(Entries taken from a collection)
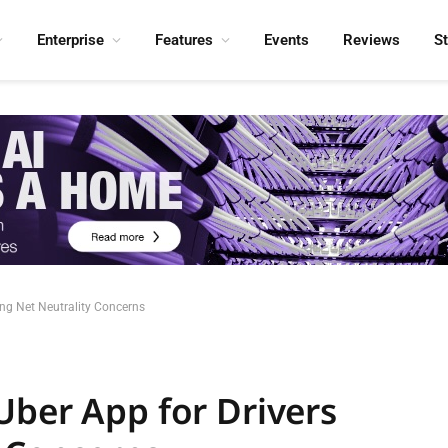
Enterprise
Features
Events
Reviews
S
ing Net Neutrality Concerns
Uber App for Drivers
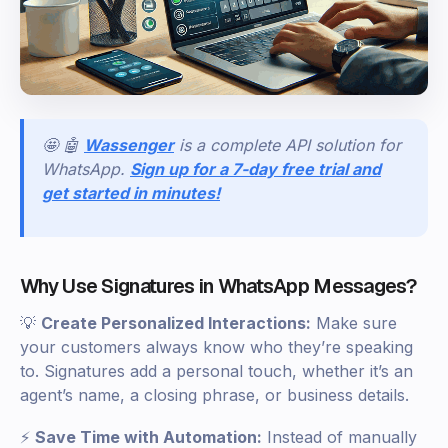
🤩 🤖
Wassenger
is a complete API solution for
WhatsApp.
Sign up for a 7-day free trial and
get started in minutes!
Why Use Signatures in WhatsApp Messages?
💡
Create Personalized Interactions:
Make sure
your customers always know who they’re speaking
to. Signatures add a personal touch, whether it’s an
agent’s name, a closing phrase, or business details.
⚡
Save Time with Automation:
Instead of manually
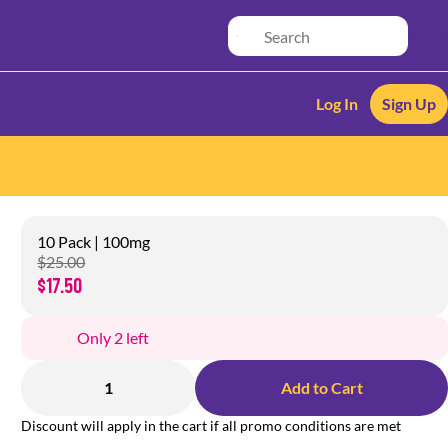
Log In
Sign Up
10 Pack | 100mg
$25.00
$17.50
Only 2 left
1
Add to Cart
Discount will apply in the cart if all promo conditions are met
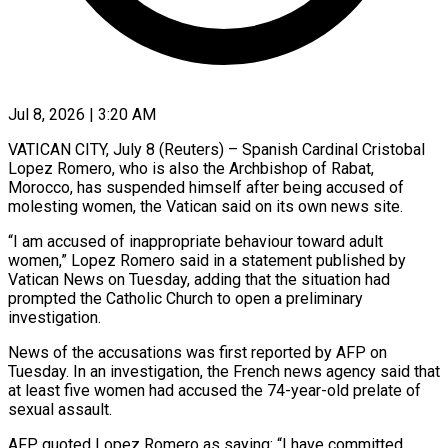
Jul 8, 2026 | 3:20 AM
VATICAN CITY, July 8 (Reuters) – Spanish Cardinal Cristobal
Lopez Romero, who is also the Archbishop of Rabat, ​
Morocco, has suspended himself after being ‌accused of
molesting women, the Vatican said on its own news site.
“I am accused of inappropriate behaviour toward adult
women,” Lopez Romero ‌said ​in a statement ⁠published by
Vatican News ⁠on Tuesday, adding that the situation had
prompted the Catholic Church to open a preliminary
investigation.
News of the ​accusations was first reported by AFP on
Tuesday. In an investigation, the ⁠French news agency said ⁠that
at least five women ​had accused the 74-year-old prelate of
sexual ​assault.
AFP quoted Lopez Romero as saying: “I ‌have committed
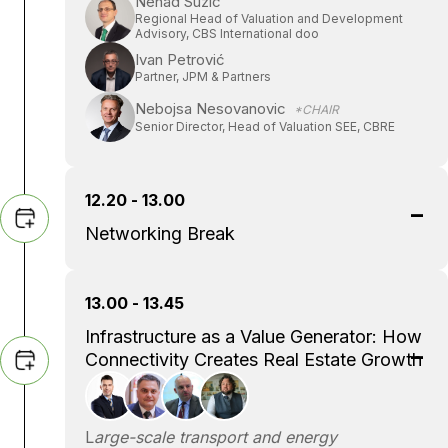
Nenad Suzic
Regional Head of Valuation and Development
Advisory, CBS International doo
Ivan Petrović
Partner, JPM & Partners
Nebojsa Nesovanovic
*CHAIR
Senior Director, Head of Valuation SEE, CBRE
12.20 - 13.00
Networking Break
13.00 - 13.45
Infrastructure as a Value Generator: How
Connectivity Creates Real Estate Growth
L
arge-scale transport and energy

* * *

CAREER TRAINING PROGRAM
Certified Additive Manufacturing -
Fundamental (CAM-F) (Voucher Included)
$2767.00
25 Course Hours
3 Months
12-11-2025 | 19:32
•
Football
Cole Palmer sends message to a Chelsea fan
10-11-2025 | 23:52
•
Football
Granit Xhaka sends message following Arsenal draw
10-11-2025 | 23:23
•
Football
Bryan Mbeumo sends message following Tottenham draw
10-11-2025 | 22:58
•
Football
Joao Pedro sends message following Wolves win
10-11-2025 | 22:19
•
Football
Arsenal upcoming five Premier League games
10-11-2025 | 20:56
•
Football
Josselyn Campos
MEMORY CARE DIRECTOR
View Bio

==

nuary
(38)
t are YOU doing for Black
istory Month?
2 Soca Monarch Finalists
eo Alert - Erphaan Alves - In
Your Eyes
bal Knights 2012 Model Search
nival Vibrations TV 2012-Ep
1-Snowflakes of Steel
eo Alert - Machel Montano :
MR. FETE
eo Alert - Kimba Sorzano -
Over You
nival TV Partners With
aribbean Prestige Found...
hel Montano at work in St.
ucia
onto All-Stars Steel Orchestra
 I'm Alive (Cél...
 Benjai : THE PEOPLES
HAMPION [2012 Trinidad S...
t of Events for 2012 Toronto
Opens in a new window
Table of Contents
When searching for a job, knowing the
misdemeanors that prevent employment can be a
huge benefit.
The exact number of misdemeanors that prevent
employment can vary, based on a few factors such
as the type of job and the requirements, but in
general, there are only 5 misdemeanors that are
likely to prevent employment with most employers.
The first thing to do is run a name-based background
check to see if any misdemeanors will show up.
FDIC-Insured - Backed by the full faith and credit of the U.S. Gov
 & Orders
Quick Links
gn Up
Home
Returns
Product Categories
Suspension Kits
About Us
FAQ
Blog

WORK INSTRUCTION: Copy each line from the records above that includes the string "employment".

SOLUTION FOR THIS TASK:
misdemeanors that prevent employment can be a
employment can vary, based on a few factors such
likely to prevent employment with most employers.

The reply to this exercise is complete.